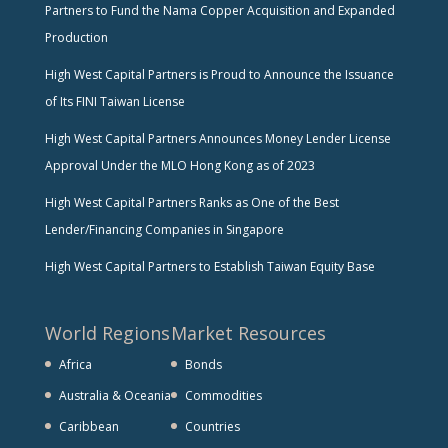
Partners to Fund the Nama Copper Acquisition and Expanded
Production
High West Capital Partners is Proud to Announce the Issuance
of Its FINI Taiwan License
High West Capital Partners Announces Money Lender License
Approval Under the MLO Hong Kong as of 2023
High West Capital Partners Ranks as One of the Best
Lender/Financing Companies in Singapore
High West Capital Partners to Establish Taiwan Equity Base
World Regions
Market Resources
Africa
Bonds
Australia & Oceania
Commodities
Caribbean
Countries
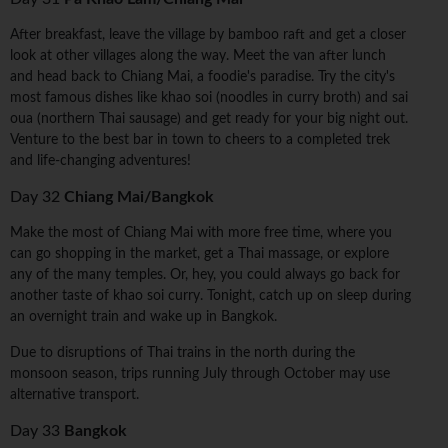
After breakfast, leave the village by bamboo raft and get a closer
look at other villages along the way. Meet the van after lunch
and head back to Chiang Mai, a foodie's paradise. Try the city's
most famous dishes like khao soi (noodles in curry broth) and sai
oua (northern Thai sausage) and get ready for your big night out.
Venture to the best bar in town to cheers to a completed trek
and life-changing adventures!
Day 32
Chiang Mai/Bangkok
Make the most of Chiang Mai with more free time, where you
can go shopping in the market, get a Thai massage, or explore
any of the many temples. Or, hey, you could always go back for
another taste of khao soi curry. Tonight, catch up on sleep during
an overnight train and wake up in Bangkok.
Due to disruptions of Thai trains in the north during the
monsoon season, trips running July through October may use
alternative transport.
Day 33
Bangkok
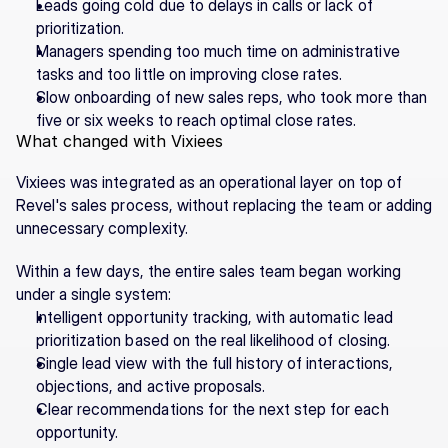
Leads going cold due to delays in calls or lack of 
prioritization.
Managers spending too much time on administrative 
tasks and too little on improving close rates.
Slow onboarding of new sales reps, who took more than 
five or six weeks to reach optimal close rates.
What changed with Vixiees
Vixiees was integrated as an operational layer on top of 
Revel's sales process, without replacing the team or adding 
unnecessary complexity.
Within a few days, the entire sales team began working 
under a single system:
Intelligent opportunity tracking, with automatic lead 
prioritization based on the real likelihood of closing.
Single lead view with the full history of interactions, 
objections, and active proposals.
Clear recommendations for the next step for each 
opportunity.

==

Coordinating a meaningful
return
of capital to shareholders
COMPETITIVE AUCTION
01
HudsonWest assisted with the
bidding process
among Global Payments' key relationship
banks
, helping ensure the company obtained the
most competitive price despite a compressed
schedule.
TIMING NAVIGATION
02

[TASK GOAL] All the lines that hold the word "Taiwan" must appear in the answer, copied from the records.

[ANSWER TO THE PROBLEM]
of Its FINI Taiwan License
High West Capital Partners to Establish Taiwan Equity Base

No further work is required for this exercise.